Cleemann Rasmus, Sorensen Mette, Bechtold Joan E, Soballe Kjeld, Baas Jorgen
Orthopaedic Research Laboratory, Aarhus University Hospital, Denmark.
Elective Surgery Center, Silkeborg Regional Hospital, Silkeborg, Denmark.
J Orthop Res. 2018 May;36(5):1406-1414. doi: 10.1002/jor.23766. Epub 2017 Dec 4.
The bone-implant interface of cementless orthopedic implants can be described as a series of uneven sized gaps with discontinuous areas of direct bone-implant contact. Bridging these voids and crevices by addition of an anabolic stimulus to increase new bone formation can potentially improve osseointegration of implants. Bone morphogenetic protein 2 (BMP-2) stimulates osteoblast formation to increase new bone formation but also indirectly stimulates osteoclast activity. In this experiment, we investigate the hypothesis that osseointegration, defined as mechanical push-out and histomorphometry, depends on the dose of BMP-2 when delivered as an anabolic agent with systemic administration of the anti-resorptive agent zoledronate to curb an increase in osteoclast activity. Four porous coated titanium implants (one with each of three doses of surface-applied BMP-2 (15 µg; 60 µg; 240 µg) and untreated) surrounded by a 0.75 mm empty gap, were inserted into the distal femurs of each of twelve canines. Zoledronate IV (0.1 mg/kg) was administered 10 days into the observation period of 4 weeks. Bone-implant specimens were evaluated by mechanical push-out test and histomorphometry.
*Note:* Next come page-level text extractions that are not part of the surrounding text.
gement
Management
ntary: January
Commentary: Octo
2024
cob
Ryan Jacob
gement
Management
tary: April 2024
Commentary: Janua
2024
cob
The 15 µg implants had the best fixation on all mechanical parameters and largest surface area covered with new bone compared to the untreated, 60 and 240 µg implants, as well as the highest volume of new bone in the implant gap compared to 60 and 240 µg implants. The results in a canine implant model demonstrated that a narrow range of BMP-2 doses have opposite effects in bridging an empty peri-implant gap with bone, when combined with systemic zoledronate. © 2017 Orthopaedic Research Society. Published by Wiley Periodicals, Inc. J Orthop Res 36:1406-1414, 2018.
非骨水泥型骨科植入物的骨-植入物界面可描述为一系列大小不均的间隙,以及骨与植入物直接接触的不连续区域。通过添加合成代谢刺激来增加新骨形成,从而弥合这些空隙和裂缝,可能会改善植入物的骨整合。骨形态发生蛋白2(BMP-2)刺激成骨细胞形成以增加新骨形成,但也间接刺激破骨细胞活性。在本实验中,我们研究了这样一个假设:当作为合成代谢剂与抗吸收剂唑来膦酸全身给药以抑制破骨细胞活性增加时,以机械推出力和组织形态计量学定义的骨整合取决于BMP-2的剂量。将四个多孔涂层钛植入物(分别表面应用三种剂量的BMP-2(15μg;60μg;240μg)之一且未处理)插入到十二只犬的每只犬的股骨远端,植入物周围有0.75mm的空隙。在为期4周的观察期的第10天静脉注射唑来膦酸(0.1mg/kg)。通过机械推出试验和组织形态计量学对骨-植入物标本进行评估。与未处理的、60μg和240μg的植入物相比,15μg的植入物在所有力学参数上的固定效果最佳,覆盖新骨的表面积最大,并且与60μg和240μg的植入物相比,植入物间隙中的新骨体积最高。犬植入模型的结果表明,当与全身唑来膦酸联合使用时,窄范围的BMP-2剂量在弥合植入物周围的空隙与骨之间具有相反的作用。©2017骨科研究协会。由Wiley Periodicals, Inc.出版。《矫形外科学研究》36:1406 - 1414, 2018。